Records from a data source
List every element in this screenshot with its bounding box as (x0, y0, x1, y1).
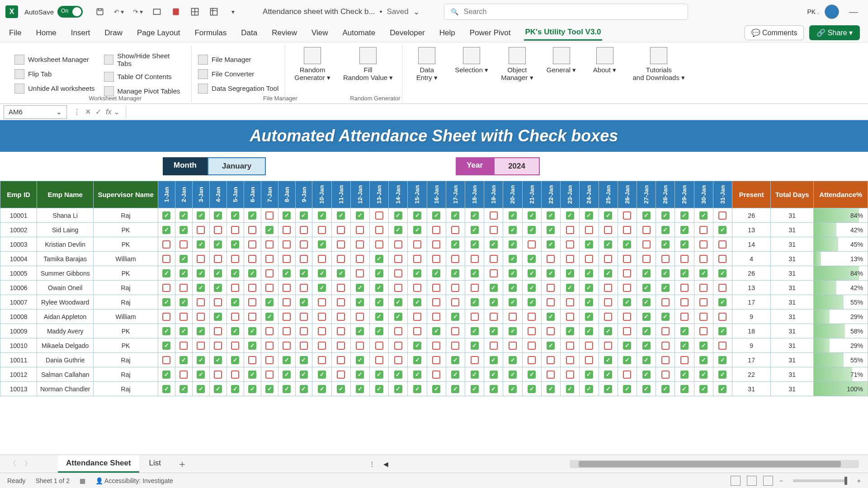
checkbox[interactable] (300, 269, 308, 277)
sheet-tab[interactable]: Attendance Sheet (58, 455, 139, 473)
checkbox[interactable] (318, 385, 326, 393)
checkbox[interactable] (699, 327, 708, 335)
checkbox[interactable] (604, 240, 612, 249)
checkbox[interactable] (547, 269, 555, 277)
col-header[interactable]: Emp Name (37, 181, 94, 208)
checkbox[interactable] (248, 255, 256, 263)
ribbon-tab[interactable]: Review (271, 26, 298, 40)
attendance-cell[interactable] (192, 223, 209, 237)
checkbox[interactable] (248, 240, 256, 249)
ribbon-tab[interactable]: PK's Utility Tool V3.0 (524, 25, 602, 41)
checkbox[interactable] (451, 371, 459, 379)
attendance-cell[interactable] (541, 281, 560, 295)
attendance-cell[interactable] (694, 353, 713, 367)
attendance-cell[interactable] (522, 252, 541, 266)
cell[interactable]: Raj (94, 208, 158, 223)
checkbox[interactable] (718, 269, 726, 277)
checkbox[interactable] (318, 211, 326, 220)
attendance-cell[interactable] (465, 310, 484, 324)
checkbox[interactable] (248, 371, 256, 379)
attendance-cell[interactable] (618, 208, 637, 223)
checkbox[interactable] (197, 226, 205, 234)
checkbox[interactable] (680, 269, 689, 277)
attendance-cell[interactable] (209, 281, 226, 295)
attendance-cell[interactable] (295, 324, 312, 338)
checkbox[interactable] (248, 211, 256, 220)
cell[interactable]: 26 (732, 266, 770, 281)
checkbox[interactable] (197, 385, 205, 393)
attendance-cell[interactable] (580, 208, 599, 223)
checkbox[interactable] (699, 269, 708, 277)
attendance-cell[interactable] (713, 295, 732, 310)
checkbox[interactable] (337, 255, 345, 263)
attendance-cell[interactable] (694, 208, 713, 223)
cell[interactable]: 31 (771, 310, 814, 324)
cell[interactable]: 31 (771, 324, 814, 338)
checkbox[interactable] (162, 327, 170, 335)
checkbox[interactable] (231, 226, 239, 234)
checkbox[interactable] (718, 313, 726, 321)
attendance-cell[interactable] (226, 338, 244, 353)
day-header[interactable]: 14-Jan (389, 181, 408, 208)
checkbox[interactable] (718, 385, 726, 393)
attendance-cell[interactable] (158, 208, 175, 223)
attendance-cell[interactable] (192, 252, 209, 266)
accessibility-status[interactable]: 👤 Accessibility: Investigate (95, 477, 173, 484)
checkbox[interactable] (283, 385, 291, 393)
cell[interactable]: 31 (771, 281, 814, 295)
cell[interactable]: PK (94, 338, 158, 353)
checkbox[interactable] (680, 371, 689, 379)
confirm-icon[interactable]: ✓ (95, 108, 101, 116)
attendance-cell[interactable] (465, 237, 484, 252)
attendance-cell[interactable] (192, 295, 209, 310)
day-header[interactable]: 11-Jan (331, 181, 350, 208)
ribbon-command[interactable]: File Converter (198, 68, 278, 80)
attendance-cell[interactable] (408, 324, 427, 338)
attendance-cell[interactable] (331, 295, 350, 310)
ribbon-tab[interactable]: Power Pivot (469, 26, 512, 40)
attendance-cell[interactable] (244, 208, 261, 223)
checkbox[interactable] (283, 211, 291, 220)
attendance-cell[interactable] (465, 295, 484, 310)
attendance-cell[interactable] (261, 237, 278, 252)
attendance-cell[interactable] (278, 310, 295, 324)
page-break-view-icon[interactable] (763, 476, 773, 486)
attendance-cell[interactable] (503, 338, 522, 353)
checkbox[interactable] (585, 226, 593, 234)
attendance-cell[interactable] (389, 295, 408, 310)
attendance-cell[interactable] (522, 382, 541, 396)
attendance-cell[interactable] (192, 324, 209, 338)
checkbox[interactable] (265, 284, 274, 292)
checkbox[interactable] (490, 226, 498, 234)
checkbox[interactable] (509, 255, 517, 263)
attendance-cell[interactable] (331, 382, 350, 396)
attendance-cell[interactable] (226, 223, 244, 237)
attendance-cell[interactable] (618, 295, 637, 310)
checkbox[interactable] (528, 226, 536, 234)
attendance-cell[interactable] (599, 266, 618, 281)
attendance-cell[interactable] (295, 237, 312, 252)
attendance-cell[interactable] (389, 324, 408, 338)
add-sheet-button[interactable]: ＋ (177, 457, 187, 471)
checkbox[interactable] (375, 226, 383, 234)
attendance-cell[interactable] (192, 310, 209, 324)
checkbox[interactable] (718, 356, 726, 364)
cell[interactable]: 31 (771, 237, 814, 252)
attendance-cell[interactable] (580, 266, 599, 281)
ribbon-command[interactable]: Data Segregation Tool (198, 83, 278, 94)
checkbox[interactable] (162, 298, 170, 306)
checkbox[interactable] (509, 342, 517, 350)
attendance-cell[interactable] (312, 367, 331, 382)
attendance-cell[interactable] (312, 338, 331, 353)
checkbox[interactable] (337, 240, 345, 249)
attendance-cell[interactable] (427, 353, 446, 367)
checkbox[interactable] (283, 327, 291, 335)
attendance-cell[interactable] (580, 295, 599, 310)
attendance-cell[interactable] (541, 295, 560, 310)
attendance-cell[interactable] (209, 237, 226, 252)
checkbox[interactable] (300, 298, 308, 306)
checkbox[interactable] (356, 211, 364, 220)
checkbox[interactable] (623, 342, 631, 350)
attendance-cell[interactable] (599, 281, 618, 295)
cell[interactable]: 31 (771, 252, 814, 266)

TASK PROMPT ▸ Transcribe each record exactly as it stands, setting aside any pictures.

RESULT FOR THIS TASK ▸
List every element in this screenshot with its bounding box as (x0, y0, x1, y1).
checkbox[interactable] (300, 269, 308, 277)
sheet-tab[interactable]: Attendance Sheet (58, 455, 139, 473)
checkbox[interactable] (318, 385, 326, 393)
checkbox[interactable] (699, 327, 708, 335)
checkbox[interactable] (604, 240, 612, 249)
checkbox[interactable] (547, 269, 555, 277)
col-header[interactable]: Emp Name (37, 181, 94, 208)
checkbox[interactable] (248, 255, 256, 263)
ribbon-tab[interactable]: Review (271, 26, 298, 40)
attendance-cell[interactable] (192, 223, 209, 237)
checkbox[interactable] (248, 240, 256, 249)
ribbon-tab[interactable]: PK's Utility Tool V3.0 (524, 25, 602, 41)
checkbox[interactable] (451, 371, 459, 379)
attendance-cell[interactable] (541, 281, 560, 295)
attendance-cell[interactable] (694, 353, 713, 367)
attendance-cell[interactable] (522, 252, 541, 266)
cell[interactable]: Raj (94, 208, 158, 223)
checkbox[interactable] (718, 269, 726, 277)
checkbox[interactable] (318, 211, 326, 220)
attendance-cell[interactable] (465, 310, 484, 324)
checkbox[interactable] (248, 371, 256, 379)
attendance-cell[interactable] (618, 208, 637, 223)
checkbox[interactable] (197, 226, 205, 234)
checkbox[interactable] (680, 269, 689, 277)
attendance-cell[interactable] (209, 281, 226, 295)
attendance-cell[interactable] (295, 324, 312, 338)
checkbox[interactable] (248, 211, 256, 220)
cell[interactable]: 26 (732, 266, 770, 281)
checkbox[interactable] (197, 385, 205, 393)
attendance-cell[interactable] (580, 208, 599, 223)
checkbox[interactable] (699, 269, 708, 277)
attendance-cell[interactable] (713, 295, 732, 310)
checkbox[interactable] (337, 255, 345, 263)
attendance-cell[interactable] (694, 208, 713, 223)
cell[interactable]: 31 (771, 310, 814, 324)
cell[interactable]: 31 (771, 324, 814, 338)
checkbox[interactable] (162, 327, 170, 335)
checkbox[interactable] (231, 226, 239, 234)
checkbox[interactable] (718, 313, 726, 321)
attendance-cell[interactable] (226, 338, 244, 353)
day-header[interactable]: 14-Jan (389, 181, 408, 208)
checkbox[interactable] (718, 385, 726, 393)
attendance-cell[interactable] (158, 208, 175, 223)
attendance-cell[interactable] (192, 252, 209, 266)
accessibility-status[interactable]: 👤 Accessibility: Investigate (95, 477, 173, 484)
checkbox[interactable] (283, 385, 291, 393)
cell[interactable]: 31 (771, 281, 814, 295)
cell[interactable]: PK (94, 338, 158, 353)
checkbox[interactable] (680, 371, 689, 379)
confirm-icon[interactable]: ✓ (95, 108, 101, 116)
attendance-cell[interactable] (465, 237, 484, 252)
attendance-cell[interactable] (192, 295, 209, 310)
day-header[interactable]: 11-Jan (331, 181, 350, 208)
ribbon-command[interactable]: File Converter (198, 68, 278, 80)
attendance-cell[interactable] (408, 324, 427, 338)
attendance-cell[interactable] (331, 295, 350, 310)
ribbon-tab[interactable]: Power Pivot (469, 26, 512, 40)
attendance-cell[interactable] (244, 208, 261, 223)
checkbox[interactable] (283, 211, 291, 220)
attendance-cell[interactable] (465, 295, 484, 310)
attendance-cell[interactable] (261, 237, 278, 252)
attendance-cell[interactable] (278, 310, 295, 324)
page-break-view-icon[interactable] (763, 476, 773, 486)
attendance-cell[interactable] (503, 338, 522, 353)
checkbox[interactable] (585, 226, 593, 234)
attendance-cell[interactable] (389, 295, 408, 310)
attendance-cell[interactable] (522, 382, 541, 396)
attendance-cell[interactable] (192, 324, 209, 338)
checkbox[interactable] (265, 284, 274, 292)
checkbox[interactable] (490, 226, 498, 234)
checkbox[interactable] (509, 255, 517, 263)
attendance-cell[interactable] (331, 382, 350, 396)
attendance-cell[interactable] (226, 223, 244, 237)
attendance-cell[interactable] (618, 295, 637, 310)
checkbox[interactable] (528, 226, 536, 234)
attendance-cell[interactable] (599, 266, 618, 281)
attendance-cell[interactable] (295, 237, 312, 252)
attendance-cell[interactable] (389, 324, 408, 338)
add-sheet-button[interactable]: ＋ (177, 457, 187, 471)
checkbox[interactable] (375, 226, 383, 234)
attendance-cell[interactable] (192, 310, 209, 324)
checkbox[interactable] (718, 356, 726, 364)
cell[interactable]: 31 (771, 237, 814, 252)
attendance-cell[interactable] (580, 266, 599, 281)
ribbon-command[interactable]: Data Segregation Tool (198, 83, 278, 94)
checkbox[interactable] (162, 298, 170, 306)
checkbox[interactable] (509, 342, 517, 350)
attendance-cell[interactable] (312, 367, 331, 382)
attendance-cell[interactable] (312, 338, 331, 353)
checkbox[interactable] (337, 240, 345, 249)
attendance-cell[interactable] (427, 353, 446, 367)
checkbox[interactable] (283, 327, 291, 335)
attendance-cell[interactable] (580, 295, 599, 310)
attendance-cell[interactable] (541, 295, 560, 310)
attendance-cell[interactable] (209, 237, 226, 252)
checkbox[interactable] (300, 298, 308, 306)
checkbox[interactable] (356, 211, 364, 220)
checkbox[interactable] (623, 342, 631, 350)
attendance-cell[interactable] (599, 281, 618, 295)
cell[interactable]: 31 (771, 252, 814, 266)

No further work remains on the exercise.